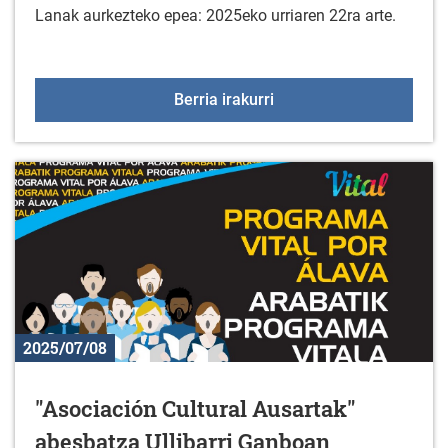
Lanak aurkezteko epea: 2025eko urriaren 22ra arte.
XXIII ARGAZKI LEHIAKET
Berria irakurri
2025/07/08
"Asociación Cultural Ausartak"
abesbatza Ullibarri Ganboan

•••

» **HOW TO COMPLETE THIS TASK**
Verbatim copy, images excluded: transcribe all the entries above.

» **RESPONSE TO THE TASK**
Lanak aurkezteko epea: 2025eko urriaren 22ra arte.
XXIII ARGAZKI LEHIAKET
Berria irakurri
2025/07/08
"Asociación Cultural Ausartak"
abesbatza Ullibarri Ganboan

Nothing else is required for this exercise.